The best computational complexity is achieved for the experiments performed over the SPECTF dataset. Out of total 44 features, 19 were selected through MFSFSA and they produced the MCC score of 1. This is the case where selection process through FFSA and RFSA is not performed, resulting the use of the same 19 features for training and testing purpose. For the average cases, the computational complexity remains \(O((M-T)Q^2)+2(N-Q)O((M-T)(N\frac{(N+Q+1)}{2})^2))+(N-Q)O((M-T)+O(MQ^2)\). For all the other three experiments (Cleveland, Hungarian and Switzerland), the computational complexity remained as average case. These are the cases when all the algorithms went through and \(Q>1\) and \(P<N\).

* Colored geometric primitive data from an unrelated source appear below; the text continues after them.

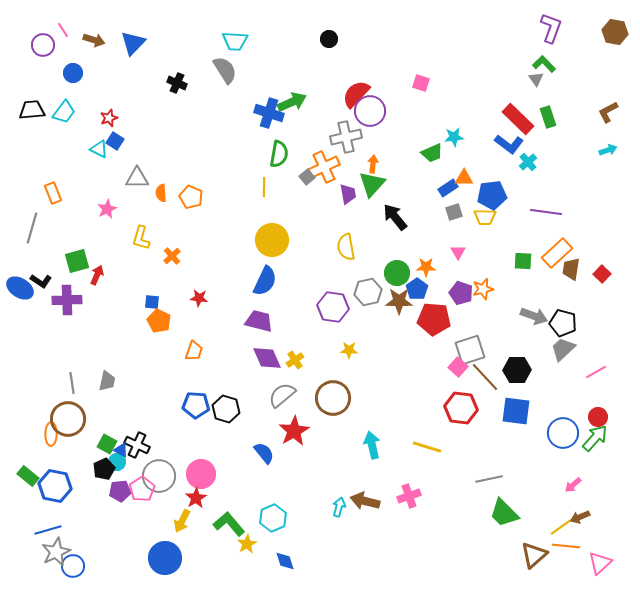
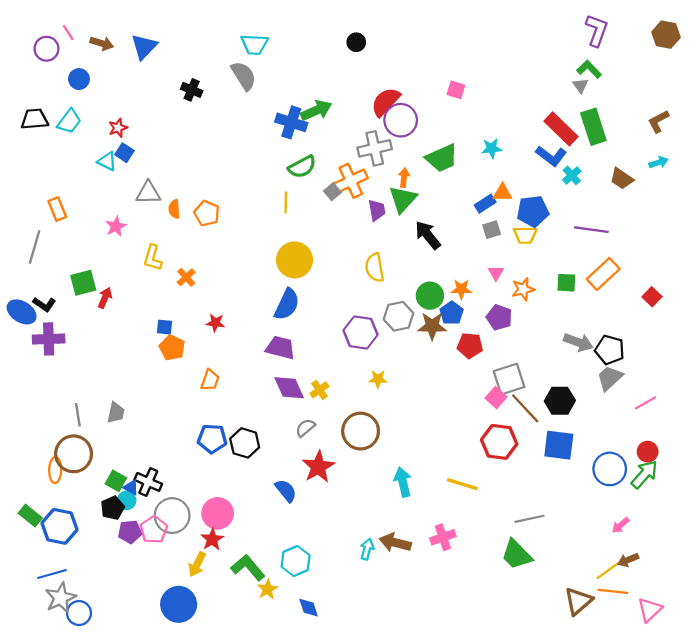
green rectangle: (548, 117) -> (593, 127), size x1.5
green trapezoid: (432, 153) -> (442, 158), moved, size x1.4
green semicircle: (279, 154) -> (302, 167), turned 52
brown trapezoid: (571, 269) -> (622, 179), moved, turned -65
orange star: (483, 289) -> (523, 289), moved
purple cross: (67, 300) -> (49, 339), moved
red pentagon: (434, 319) -> (470, 345), size x0.7
gray semicircle: (282, 395) -> (305, 428), size x0.7
green trapezoid: (504, 513) -> (517, 555), moved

The highest computational complexity occurs for the three cases, i.e., (i) The case when Q is nearly equal to 1. In this scenario, FFSA and RFSA have to go through nearly all the features although P is less than N by a margin. (ii) It is the case when P is greater than 1 by a margin but higher MCC is not obtained, FFSA and RFSA have to go through as average case but P nearly equals N. (iii) The third case is worst of all when Q nearly equals 1 and P nearly equals N. In this case, FFSA and RFSA need to go through all the features and training/testing is performed over the original (approximately) feature dimension.

6 Conclusion

A cardiac disease diagnosis system is presented by proposing the feature selection algorithms, i.e., MFSFSA, FFSA, RFSA and FSSA. The proposed algorithms use individual Fisher scores of the features, along with MCC scores of the subsets, for their selection in the feature subsets. The proposed feature selection algorithms select one feature subset each and among all of them the feature subset with the higher MCC score and lower dimension is a good choice of selection. A binary class RBF kernel-based SVM is used for predicting the heart disease. Four UCI datasets are used for the verification of the proposed technique. The proposed technique is analyzed over three performance metrics, i.e., accuracy, sensitivity and specificity. The proposed technique achieved considerably better results than the other comparative techniques. A detail of computational analysis for the proposed technique is presented as well.